───── Extracted entries ─────

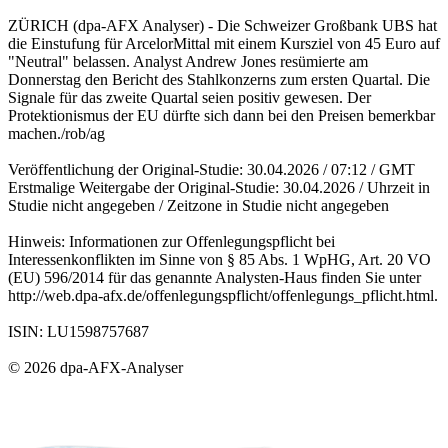
ZÜRICH (dpa-AFX Analyser) - Die Schweizer Großbank UBS hat
die Einstufung für ArcelorMittal mit einem Kursziel von 45 Euro auf
"Neutral" belassen. Analyst Andrew Jones resümierte am
Donnerstag den Bericht des Stahlkonzerns zum ersten Quartal. Die
Signale für das zweite Quartal seien positiv gewesen. Der
Protektionismus der EU dürfte sich dann bei den Preisen bemerkbar
machen./rob/ag
Veröffentlichung der Original-Studie: 30.04.2026 / 07:12 / GMT
Erstmalige Weitergabe der Original-Studie: 30.04.2026 / Uhrzeit in
Studie nicht angegeben / Zeitzone in Studie nicht angegeben
Hinweis: Informationen zur Offenlegungspflicht bei
Interessenkonflikten im Sinne von § 85 Abs. 1 WpHG, Art. 20 VO
(EU) 596/2014 für das genannte Analysten-Haus finden Sie unter
http://web.dpa-afx.de/offenlegungspflicht/offenlegungs_pflicht.html.
ISIN: LU1598757687
© 2026 dpa-AFX-Analyser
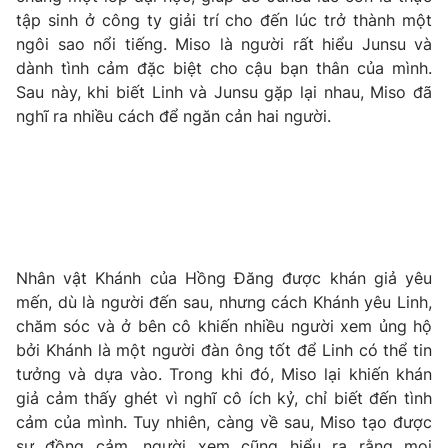
tập sinh ở công ty giải trí cho đến lúc trở thành một
Photo
Infographic
ngôi sao nổi tiếng. Miso là người rất hiểu Junsu và
dành tình cảm đặc biệt cho cậu bạn thân của mình.
Video
Shorts video
Sau này, khi biết Linh và Junsu gặp lại nhau, Miso đã
nghĩ ra nhiều cách để ngăn cản hai người.
VTV Money
VTV Thể thao
VTV Sức khoẻ
Bất động sản
Thị trường 24h
Tấm lòng Việt
Nhân vật Khánh của Hồng Đăng được khán giả yêu
mến, dù là người đến sau, nhưng cách Khánh yêu Linh,
VTV4
Vươn mình bằng AI
chăm sóc và ở bên cô khiến nhiều người xem ủng hộ
bởi Khánh là một người đàn ông tốt để Linh có thể tin
tưởng và dựa vào. Trong khi đó, Miso lại khiến khán
VTV9
VTV8
giả cảm thấy ghét vì nghĩ cô ích kỷ, chỉ biết đến tình
cảm của mình. Tuy nhiên, càng về sau, Miso tạo được
Liên hệ tòa soạn
English
sự đồng cảm, người xem cũng hiểu ra rằng mọi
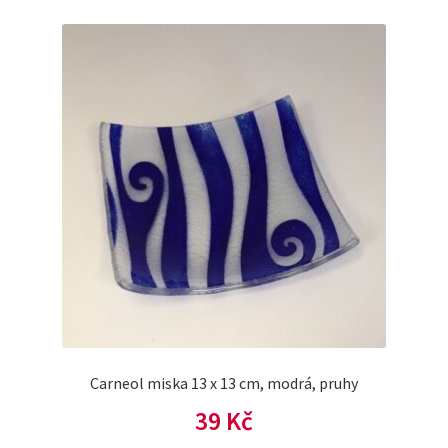
Carneol miska 13 x 13 cm, modrá, pruhy
39
Kč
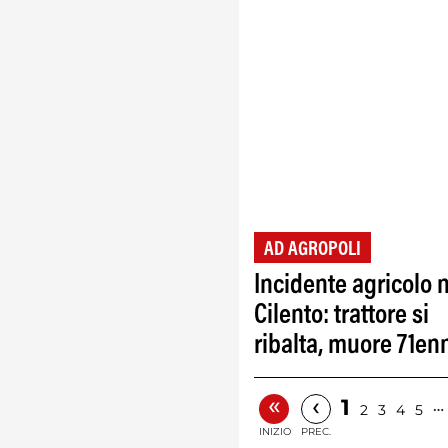
AD AGROPOLI
Incidente agricolo 
Cilento: trattore si
ribalta, muore 71en
«
‹
1
…
2
3
4
5
INIZIO
PREC.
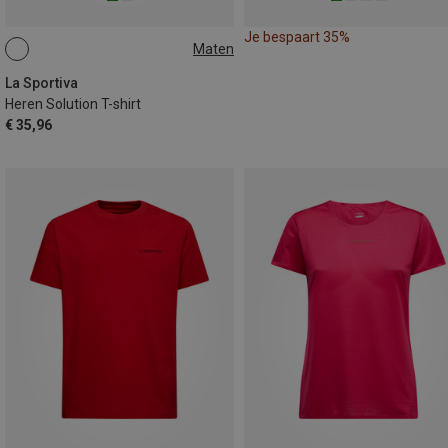
Je bespaart 35%
Maten
XL
La Sportiva
Heren Solution T-shirt
€ 35,96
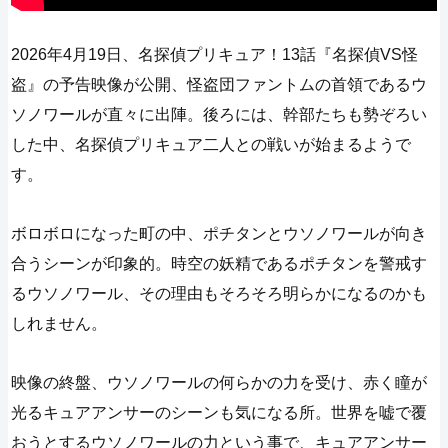
2026年4月19日、名探偵プリキュア！13話『名探偵VS怪
盗』の予告映像が公開、怪盗団ファントムの首領であるウ
ソノワールが直々に出陣。後ろには、幹部たちも勢ぞろい
した中、名探偵プリキュア二人との戦いが始まるようで
す。
ボロボロになった町の中、ポチタンとウソノワールが向き
合うシーンが印象的。時空の妖精であるポチタンを警戒す
るウソノワール、その理由もそろそろ明らかになるのかも
しれません。
映像の終盤、ウソノワールの何らかの力を受け、赤く瞳が
光るキュアアンサーのシーンも気になる所。世界を嘘で覆
おうとするウソノワールの力という事で、キュアアンサー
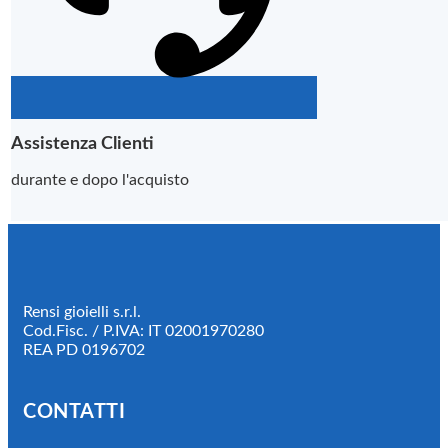
Assistenza Clienti
durante e dopo l'acquisto
Rensi gioielli s.r.l.
Cod.Fisc. / P.IVA: IT 02001970280
REA PD 0196702
CONTATTI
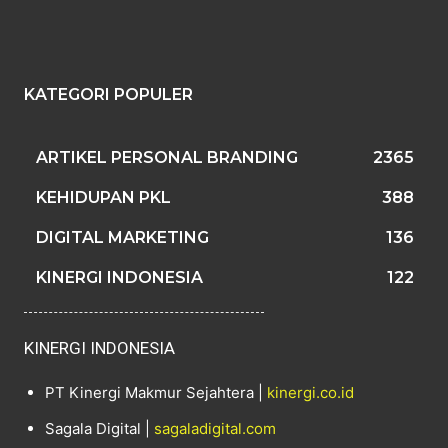
KATEGORI POPULER
ARTIKEL PERSONAL BRANDING
2365
KEHIDUPAN PKL
388
DIGITAL MARKETING
136
KINERGI INDONESIA
122
KINERGI INDONESIA
PT Kinergi Makmur Sejahtera |
kinergi.co.id
Sagala Digital |
sagaladigital.com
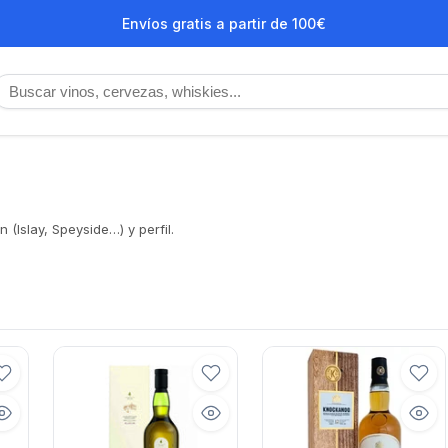
Envíos gratis a partir de 100€
n (Islay, Speyside…) y perfil.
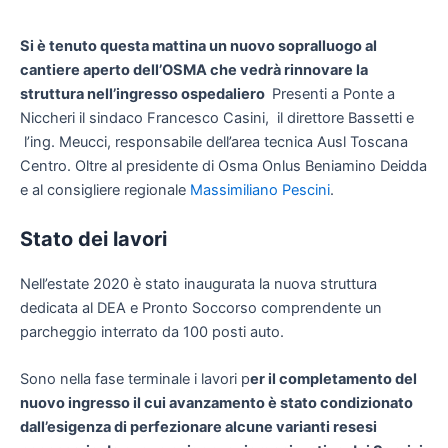
Si è tenuto questa mattina un nuovo sopralluogo al
cantiere aperto dell’OSMA che vedrà rinnovare la
struttura nell’ingresso ospedaliero
Presenti a Ponte a
Niccheri il sindaco Francesco Casini, il direttore Bassetti e
l’ing. Meucci, responsabile dell’area tecnica Ausl Toscana
Centro. Oltre al presidente di Osma Onlus Beniamino Deidda
e al consigliere regionale
Massimiliano Pescini
.
Stato dei lavori
Nell’estate 2020 è stato inaugurata la nuova struttura
dedicata al DEA e Pronto Soccorso comprendente un
parcheggio interrato da 100 posti auto.
Sono nella fase terminale i lavori p
er il completamento del
nuovo ingresso il cui avanzamento è stato condizionato
dall’esigenza di perfezionare alcune varianti resesi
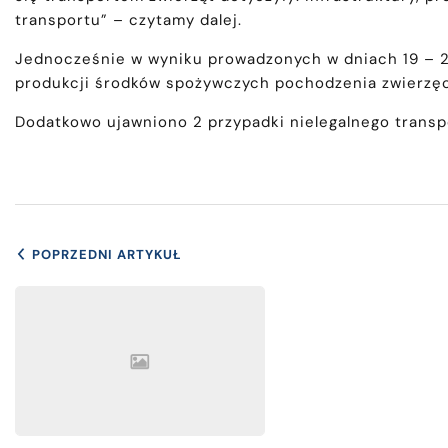
transportu” – czytamy dalej.
Jednocześnie w wyniku prowadzonych w dniach 19 – 25
produkcji środków spożywczych pochodzenia zwierzęceg
Dodatkowo ujawniono 2 przypadki nielegalnego transp
POPRZEDNI ARTYKUŁ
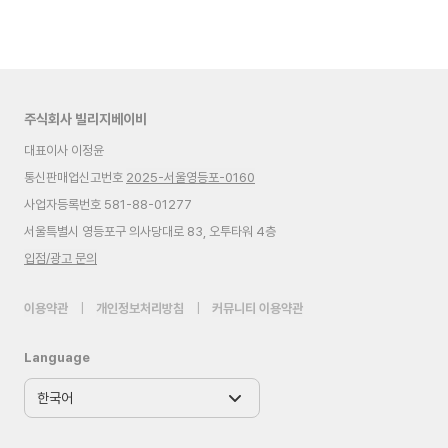
주식회사 빌리지베이비
대표이사 이정윤
통신판매업신고번호
2025-서울영등포-0160
사업자등록번호 581-88-01277
서울특별시 영등포구 의사당대로 83, 오투타워 4층
입점/광고 문의
이용약관
|
개인정보처리방침
|
커뮤니티 이용약관
Language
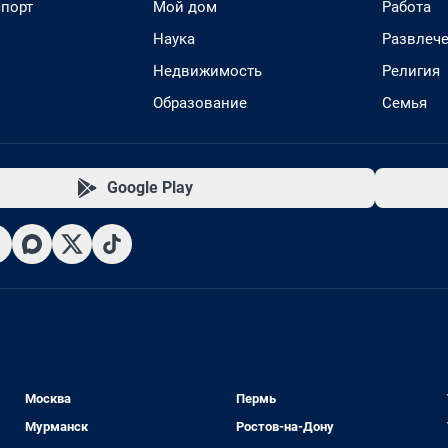
спорт
Мой дом
Работа
Наука
Развлеч
Недвижимость
Религия
Образование
Семья
Google Play
Москва
Пермь
Мурманск
Ростов-на-Дону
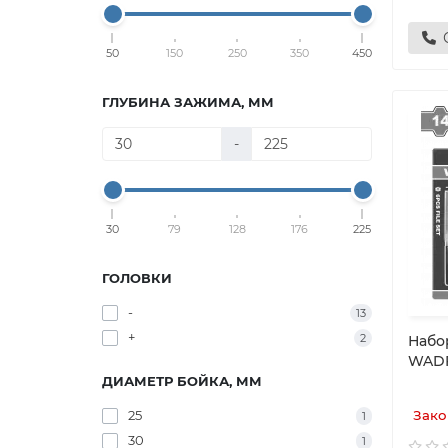
50
150
250
350
450
ГЛУБИНА ЗАЖИМА, ММ
-
30
79
128
176
225
ГОЛОВКИ
-
13
+
2
Набо
WAD
ДИАМЕТР БОЙКА, ММ
25
Зако
1
30
1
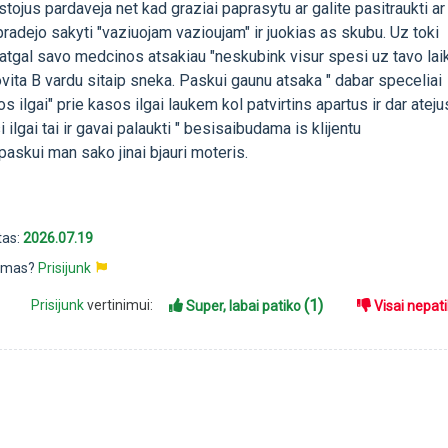
stojus pardaveja net kad graziai paprasytu ar galite pasitraukti ar
pradejo sakyti "vaziuojam vazioujam" ir juokias as skubu. Uz toki
atgal savo medcinos atsakiau "neskubink visur spesi uz tavo laik
vita B vardu sitaip sneka. Paskui gaunu atsaka " dabar speceliai
s ilgai" prie kasos ilgai laukem kol patvirtins apartus ir dar atej
 ilgai tai ir gavai palaukti " besisaibudama is klijentu
a paskui man sako jinai bjauri moteris.
tas:
2026.07.19
pimas?
Prisijunk
(1)
Prisijunk
vertinimui:
Super, labai patiko
Visai nepat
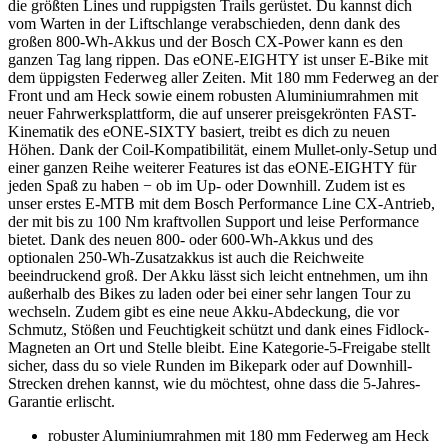
die größten Lines und ruppigsten Trails gerüstet. Du kannst dich
vom Warten in der Liftschlange verabschieden, denn dank des
großen 800-Wh-Akkus und der Bosch CX-Power kann es den
ganzen Tag lang rippen. Das eONE-EIGHTY ist unser E-Bike mit
dem üppigsten Federweg aller Zeiten. Mit 180 mm Federweg an der
Front und am Heck sowie einem robusten Aluminiumrahmen mit
neuer Fahrwerksplattform, die auf unserer preisgekrönten FAST-
Kinematik des eONE-SIXTY basiert, treibt es dich zu neuen
Höhen. Dank der Coil-Kompatibilität, einem Mullet-only-Setup und
einer ganzen Reihe weiterer Features ist das eONE-EIGHTY für
jeden Spaß zu haben − ob im Up- oder Downhill. Zudem ist es
unser erstes E-MTB mit dem Bosch Performance Line CX-Antrieb,
der mit bis zu 100 Nm kraftvollen Support und leise Performance
bietet. Dank des neuen 800- oder 600-Wh-Akkus und des
optionalen 250-Wh-Zusatzakkus ist auch die Reichweite
beeindruckend groß. Der Akku lässt sich leicht entnehmen, um ihn
außerhalb des Bikes zu laden oder bei einer sehr langen Tour zu
wechseln. Zudem gibt es eine neue Akku-Abdeckung, die vor
Schmutz, Stößen und Feuchtigkeit schützt und dank eines Fidlock-
Magneten an Ort und Stelle bleibt. Eine Kategorie-5-Freigabe stellt
sicher, dass du so viele Runden im Bikepark oder auf Downhill-
Strecken drehen kannst, wie du möchtest, ohne dass die 5-Jahres-
Garantie erlischt.
robuster Aluminiumrahmen mit 180 mm Federweg am Heck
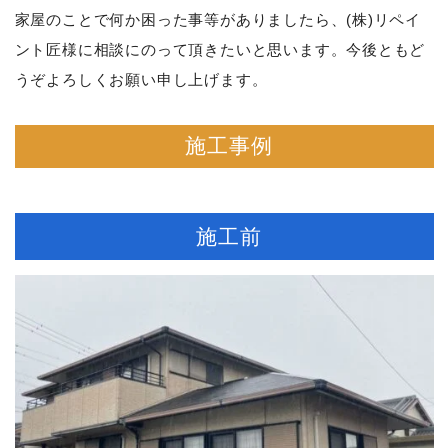
家屋のことで何か困った事等がありましたら、(株)リペイ
ント匠様に相談にのって頂きたいと思います。今後ともど
うぞよろしくお願い申し上げます。
施工事例
施工前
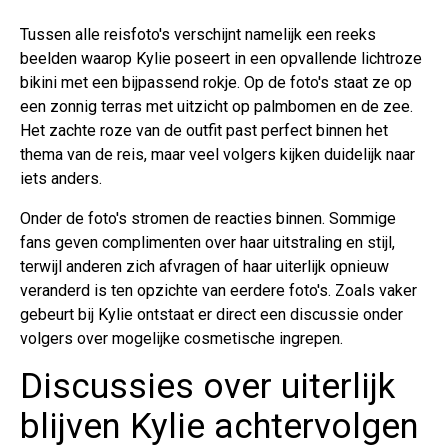
Tussen alle reisfoto's verschijnt namelijk een reeks
beelden waarop Kylie poseert in een opvallende lichtroze
bikini met een bijpassend rokje. Op de foto's staat ze op
een zonnig terras met uitzicht op palmbomen en de zee.
Het zachte roze van de outfit past perfect binnen het
thema van de reis, maar veel volgers kijken duidelijk naar
iets anders.
Onder de foto's stromen de reacties binnen. Sommige
fans geven complimenten over haar uitstraling en stijl,
terwijl anderen zich afvragen of haar uiterlijk opnieuw
veranderd is ten opzichte van eerdere foto's. Zoals vaker
gebeurt bij Kylie ontstaat er direct een discussie onder
volgers over mogelijke cosmetische ingrepen.
Discussies over uiterlijk
blijven Kylie achtervolgen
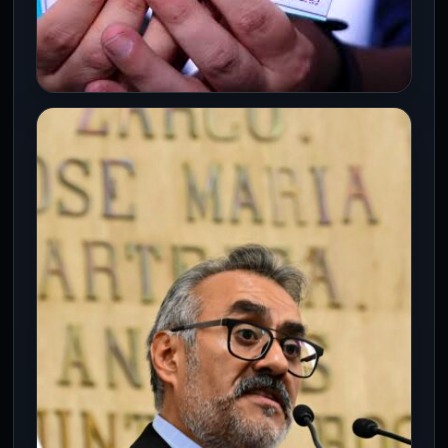
CDMX
Uno de cada tres casos urgentes en
escuelas estuvo relacionado con
salud mental: IAPA
21 Jul 2026
Ciudad de México.- El Instituto para la
Atención y Prevención de las Adicciones
(IAPA) informó que la Estrategia…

─────

=== Description of the task ===
Scan the entries for lines holding the string "haar", then copy every one of them.

=== Task output ===
fans geven complimenten over haar uitstraling en stijl,
terwijl anderen zich afvragen of haar uiterlijk opnieuw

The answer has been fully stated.